Inspired as much by endless, world-swallowing war as he is “making empathy sexy and powerful”, Alexander Heir’s disarming visual identity and feverish work ethic have both become a flag and model for what it is to be an active, future-fearing punk within the context of 21st century downfall.
However, Heir’s vital influence on contemporary NYC punk isn’t simply subject to the subculture, but often escapes – permeating such worlds as tattooing and fashion, as the multi-disciplinary artist, designer and musician continues to surf the line between master of many crafts and apprentice of few via his propaganda-inspired outlet, Death/Traitors. Here, the New York-based champion of resistance speaks to his compassion-led world view, the deceptive nature of evil and how you can always turn literal trash into art when resources are thin.
There’s an incredible sense of space and balance to your work that leads almost everything you do to feel somewhat “tattoo ready”. Can you speak to your relationship with tattoo-art, and how it has come to influence what you do?
I think my interest in tattoo culture started around the same time as my interest in punk. I think they go hand-in-hand in being on the outskirts of society. I’ve come to appreciate tattoo-art as an art-form in itself, but I think that initially I was responding to the idea of tattoos being a way of marking yourself as an outsider in the same ways that punk clothing did. However, now that I’m older, tattoo-art – specifically American-traditional and Japanese work, has really influenced me. Stylistically, I love it. Because of the way tattoos are applied, there needs to be an outline, and that’s the way I draw too. I think I look at a lot of the same influences as tattoo artists do, and I’m certainly looking at tattoos, but I wouldn’t say that tattoos themselves are what I’m thinking about when I’m making art, unless I’m drawing a tattoo, but looking at the same Japanese wood-block prints or looking at the same weird comics or war patches, and coming to the same conclusions. It’s just that my work isn’t being applied to the body.
I think, especially in the punk world, there’s not a lot of ways of making a living with your illustrations or artwork.
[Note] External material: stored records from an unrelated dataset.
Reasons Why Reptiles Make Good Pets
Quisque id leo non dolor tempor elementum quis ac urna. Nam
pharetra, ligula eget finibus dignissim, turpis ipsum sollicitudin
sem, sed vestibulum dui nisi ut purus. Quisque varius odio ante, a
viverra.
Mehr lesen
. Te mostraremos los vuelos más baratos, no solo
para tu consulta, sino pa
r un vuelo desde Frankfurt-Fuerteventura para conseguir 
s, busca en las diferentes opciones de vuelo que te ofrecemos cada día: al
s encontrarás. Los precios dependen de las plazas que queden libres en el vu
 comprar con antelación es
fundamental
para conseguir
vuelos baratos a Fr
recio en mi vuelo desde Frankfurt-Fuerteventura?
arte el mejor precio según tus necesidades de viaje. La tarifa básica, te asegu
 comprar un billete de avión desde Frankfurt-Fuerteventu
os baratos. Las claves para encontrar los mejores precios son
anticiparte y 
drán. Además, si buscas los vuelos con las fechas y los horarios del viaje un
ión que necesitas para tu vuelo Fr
You can either freelance, or work a really corporate gig, but if you’ve really got to hustle, then tattooing is one of the few ways to make money with art. I think one of the reasons why some of my work is “tattoo ready”, is that, similar to clothing and posters, tattoos have got to grab you. They’re not hanging on the wall of a gallery, and you can’t always take your time to look at them!
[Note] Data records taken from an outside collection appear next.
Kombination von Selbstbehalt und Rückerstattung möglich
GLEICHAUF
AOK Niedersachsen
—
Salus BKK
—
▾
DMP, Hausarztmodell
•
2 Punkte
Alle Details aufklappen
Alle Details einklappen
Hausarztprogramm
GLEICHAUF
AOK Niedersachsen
Your work has this near-historic, all-encompassing quality to it that draws as much from death and ancient occult mysticism as it does societal collapse and modern-day ruin, but somehow manages to exist confidently out of place and time. What is it you are trying to achieve with your work? What do you feel gives it this untethered identity?
I think the historical element comes from what I’m looking at. I think it’s important for artists – regardless of style, to look at all sorts of art from different times. I’m always saving images or taking photos of stuff or picking up books, and I think that influences my work subconsciously, but somewhat purposefully I want my work to resonate outside of the context of the time it exists. Even if you like someone else’s work, you have to embrace your own hand and your own style, otherwise you end up doing yourself a disservice by not being true to yourself. I think my style is a battle between what I see in my head and my own capabilities. I don’t think I’m a naturally talented draftsmen, and a lot of my work is very processed. I can’t just sit down and spill out the piece I want. I’ve got to carve it away, but I think that battle is where the interesting stuff happens – the crudeness of what I can naturally do and the refinement of me spending the time to get it there.
There’s also this propaganda-like quality to what you do that is pushing for autonomy, self-reliance and self-empowerment. Can you speak to how these positive messages fit into your macabre world?
I think my work and my world-view is based on empathy and compassion. It’s a terrible world out there. “Hippies are mean people that look nice and punks are nice people that look mean.” I think that can be very true. If you don’t think the world is macabre and fucked, then you’re either part of the problem or you’re ignoring it. Part of the concept of Death/Traitors was wanting everything released to be very much propaganda. Look at how much the Nazi aesthetic has influenced fashion since then. Even though they had such an unquestionably awful message, the power of the clothing was so strong. They specifically had designers work on those symbols and the clothes so that they resonated with people and looked powerful.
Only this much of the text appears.